Now, fans of the genre are quite familiar with Fidani's reputation as, let's not mince words here, a hack. He directed 12 spaghettis, and they tend to be poorly written, highly derivative and wholly unexciting affairs. But his, shall we say, flagrant disregard for continuity, quality, acting, dialogue and detail often make his films so bad they're entertaining. Ok, so in just about every Fidani film I've seen, there's several things that always pop up. This one's no exception. There was one of those horrendous songs sung by the saloon gal, this time with a really bad, breathy, thick French accent. Even the guys she was teasing as she was singing looked annoyed. There was also some scene that takes place as Cooper was sneaking around at night, and you hear the same 10-second coyote howl loop, over and over, and over. The exact same loop was used exactly the same way in the aforementioned Django/Sartana film, also while someone was sneaking around at night. Also, in the flashback scenes, there is a really bad, short echo on the sound, very distracting... I guess it's his way of making sure we know it's a flashback. There's the usual unexciting saloon brawl, this one only slightly entertaing because a fat guy attacks people with his belly and his ass. Then there's this gem...

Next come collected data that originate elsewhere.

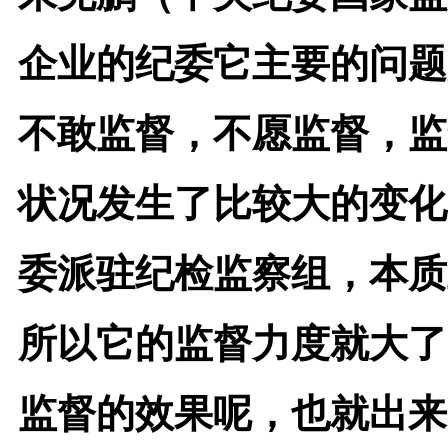
企业的纪委它主要的问题
不敢监督，不愿监督，监
状况发生了比较大的变化
委派驻纪检监察组，本质
所以它的监督力度就大了
监督的效果呢，也就出来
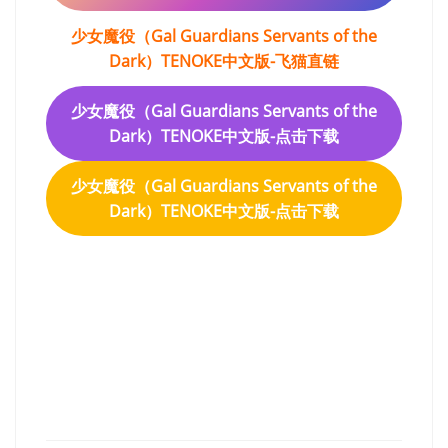
少女魔役（Gal Guardians Servants of the
Dark）TENOKE中文版-飞猫直链
少女魔役（Gal Guardians Servants of the
Dark）TENOKE中文版-点击下载
少女魔役（Gal Guardians Servants of the
Dark）TENOKE中文版-点击下载
少女魔役（Gal Guardians
Servants of the Dark）
TENOKE中文版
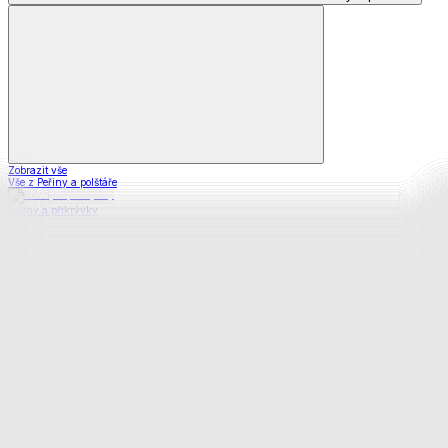
Zobrazit vše
Vše z Peřiny a polštáře
Peřiny a přikrývky
Polštáře a podhlavníky
Soupravy
Prostěradla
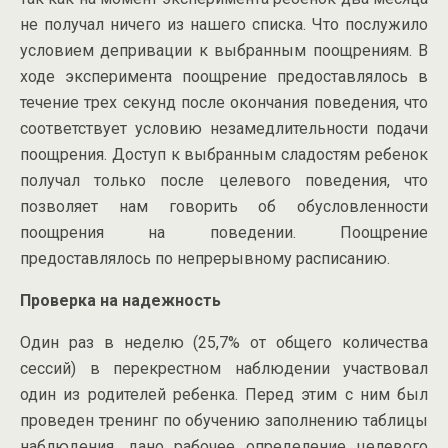
не получал ничего из нашего списка. Что послужило
условием депривации к выбранным поощрениям. В
ходе эксперимента поощрение предоставлялось в
течение трех секунд после окончания поведения, что
соответствует условию незамедлительности подачи
поощрения. Доступ к выбранным сладостям ребенок
получал только после целевого поведения, что
позволяет нам говорить об обусловленности
поощрения на поведении. Поощрение
предоставлялось по непрерывному расписанию.
Проверка на надежность
Один раз в неделю (25,7% от общего количества
сессий) в перекрестном наблюдении участвовал
один из родителей ребенка. Перед этим с ним был
проведен тренинг по обучению заполнению таблицы
наблюдения, дано рабочее определение целевого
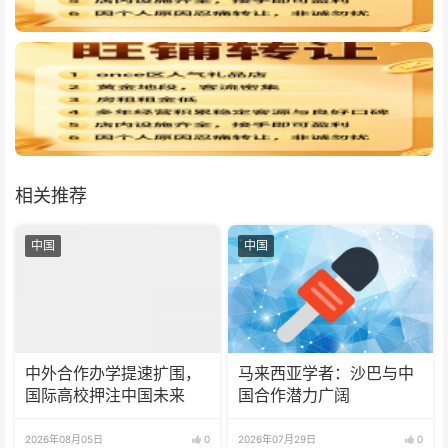
相关推荐
中国
中国
中外合作办学提速扩围，
马来西亚学者：沙巴与中
国际高校押注中国未来
国合作潜力广阔
2026年08月05日
0
2026年07月29日
0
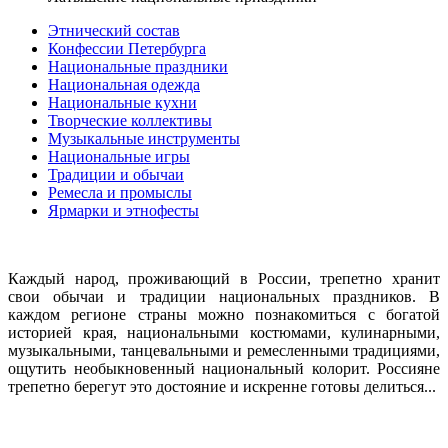
Этнический состав
Конфессии Петербурга
Национальные праздники
Национальная одежда
Национальные кухни
Творческие коллективы
Музыкальные инструменты
Национальные игры
Традиции и обычаи
Ремесла и промыслы
Ярмарки и этнофесты
Каждый народ, проживающий в России, трепетно хранит
свои обычаи и традиции национальных праздников. В
каждом регионе страны можно познакомиться с богатой
историей края, национальными костюмами, кулинарными,
музыкальными, танцевальными и ремесленными традициями,
ощутить необыкновенный национальный колорит. Россияне
трепетно берегут это достояние и искренне готовы делиться...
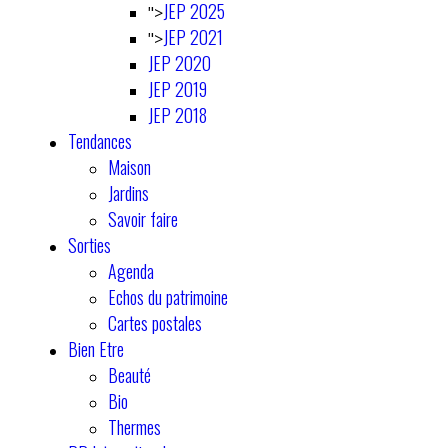
JEP 2025
">
JEP 2021
">
JEP 2020
JEP 2019
JEP 2018
Tendances
Maison
Jardins
Savoir faire
Sorties
Agenda
Echos du patrimoine
Cartes postales
Bien Etre
Beauté
Bio
Thermes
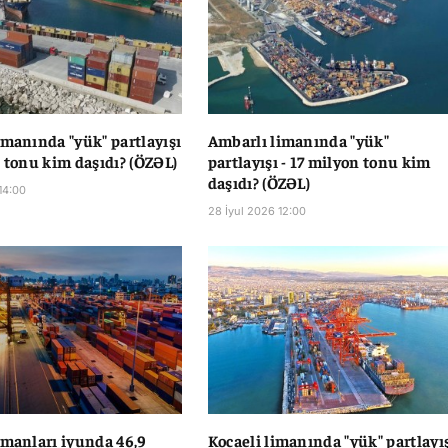
imanında "yük" partlayışı
Ambarlı limanında "yük"
n tonu kim daşıdı? (ÖZƏL)
partlayışı - 17 milyon tonu kim
daşıdı? (ÖZƏL)
14:00
28 İyul 2026 12:00
imanları iyunda 46,9
Kocaeli limanında "yük" partlayı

Spray a little gray hairspray on Testi, and all of a sudden, he's his own father in the flashback.

But without fail, one of the funniest things I've ever seen in a spaghetti was when two girls were brawling it out in the saloon, fighting as they fall down the stairs. Look at those biceps!:



Some serious biceps there, as if the really bad wig didn't tell you something wasn't quite right. So would I recommend this film? Hell, no, unless you're into the humourous aspect of really inept filmmaking. Interestingly enough, the IMDB entry for this film lists it as an Italian/Iranian production, but other than the actor named Fardin, I don't know of any Iranian connection to this film.